Suffice it to say, that memory was quite humbling this past summer when I found myself selling fruits and vegetables by the side of the road, chewing the fat with the customers.
And, boy, did we chew. There is something about home-grown produce that brings out the chatty in people. I heard about the farms and vegetable gardens of their childhoods. I heard about their canning and freezing techniques. I heard so many recipes I considered compiling a cookbook. And naturally I heard about all the supposedly fail-safe methods for choosing a good watermelon. There was the time-honored thump method, the stem-inspection method and the method of looking for the telltale yellow underside where the melon lay ripening in the sun. Finally, there was the folk method of balancing a broom straw atop the melon to see if it comes to rest crosswise or lengthwise. I never can remember which direction means what, but some people swear it works. For the record, we guarantee just one method: cutting it open and tasting it.

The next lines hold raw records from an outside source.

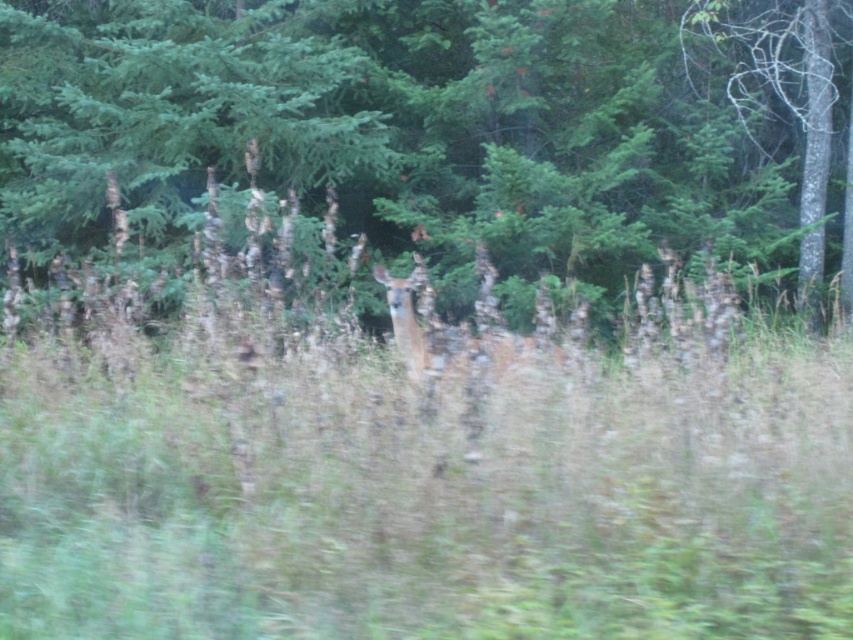 Does green grass at center have a lesser width compared to green matte tree at center?

Incorrect, green grass at center's width is not less than green matte tree at center's.

Can you confirm if green grass at center is smaller than green matte tree at center?

No, green grass at center is not smaller than green matte tree at center.

Identify the location of green grass at center. (428, 500).

Is point (469, 26) positioned before point (810, 74)?

Yes, it is in front of point (810, 74).

Between green matte tree at center and smooth bark tree at right, which one is positioned higher?

green matte tree at center

Describe the element at coordinates (437, 124) in the screenshot. The width and height of the screenshot is (853, 640). I see `green matte tree at center` at that location.

The width and height of the screenshot is (853, 640). I want to click on green matte tree at center, so click(437, 124).

What do you see at coordinates (428, 500) in the screenshot? I see `green grass at center` at bounding box center [428, 500].

Is point (352, 426) closer to viewer compared to point (791, 86)?

Yes, it is.

Where is `green grass at center`? green grass at center is located at coordinates (428, 500). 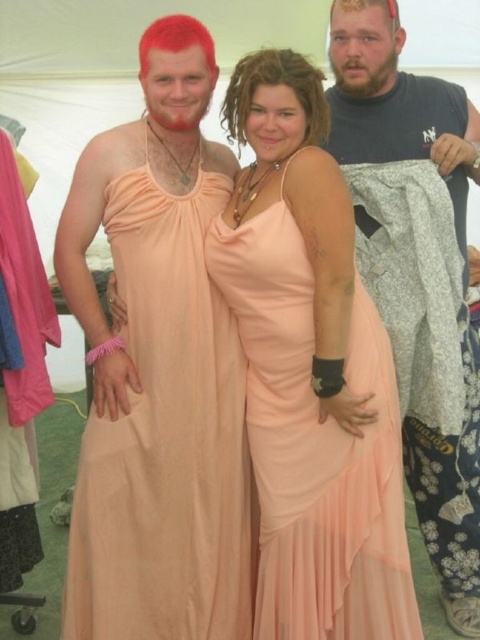 Consider the image. You are a photographer setting up for a group photo. You notice the peach chiffon dress at center and the gray fabric shirt at right. Which clothing item is closer to the camera?

The peach chiffon dress at center is closer to the camera because it is in front of the gray fabric shirt at right.

You are a photographer setting up for a photoshoot and notice two dresses at the center of the image. Which dress is closer to you, the peach satin dress at center or the peach chiffon dress at center?

The peach satin dress at center is closer to you because it is further to the viewer than the peach chiffon dress at center.

You are standing in front of the image and want to determine which of the two points, point (x=222, y=396) or point (x=383, y=113), is nearer to you. Based on the spatial arrangement in the image, which point is closer?

Point (x=222, y=396) is closer to the viewer than point (x=383, y=113). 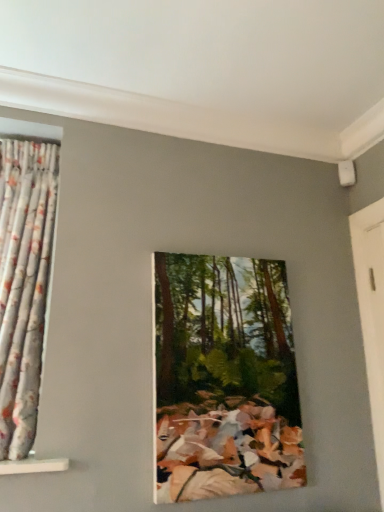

With each sale, I was drawn into the lives of casual acquaintances and total strangers. They told me about their families, their jobs, their illnesses, their joys and struggles. I sold cucumbers to a New Orleans interior designer who’s been featured on Home and Garden Television. (When she drove up in her Jaguar and dark shades I could have sworn she was Sally Struthers.) I sold watermelons to Chuck Norris’ cousin, who allowed as how the actor is so short he has to stand on a box to kiss the starlets. I sold sweet corn to a widow who told me her daughter hasn’t come home in years, and to a Mississippi professor who’s presented papers at Oxford University (or maybe she just meant Oxford, Miss.).
One steamy morning, an attractive, dark-haired woman stopped by wearing a campaign-style button that bore a soldier’s picture. When I asked, she explained that the picture was of her nephew who was seriously wounded in Iraq, but who, thankfully, was going to recover. And this, she added with a sad smile, reaching to clasp a dark ribbon I hadn’t noticed beside the button, was to honor her son. He was a U.S. Marine, the first person from Washington Parish killed in Iraq. Whether because of the heat, exhaustion and stress (minutes earlier the county agent had confirmed our worst fears about the watermelons) or because her story would drive a dagger into any parent’s heart, it was she, ironically, who ended up consoling me before driving off with her squash. She later became a regular customer and would hop out of her car exclaiming cheerfully: “No crying today!” Meeting her gave me a whole new perspective on crop failures and other ridiculous reasons to feel sorry for myself.
If you grow it, they will come.
At the end of each day, my dearest wish was to retreat into the cool house and not talk to anyone for several hours. Who knew hustling cantaloupes could be so emotionally draining?
Looking forward
Summer is over.
Once again, the season didn’t go quite as well as we’d hoped. Once again, we’re burned out and anxious about our future.
So far, however, we’re avoiding our semiannual conversation about the futility of farming, the imperative of finding another livelihood, the fact that we aren’t getting any younger, blah blah blah. Maybe we’re sick and tired of discussing it. Maybe we’re secretly, perhaps foolishly, hanging our hopes on the fall crops. Or maybe deep down we know that despite everything, we’ll probably be right here come next summer: taking corn orders at 5:45 in the morning and selling sweet watermelons to the world as it passes by.
Hey, it’s not such a bad life, you know.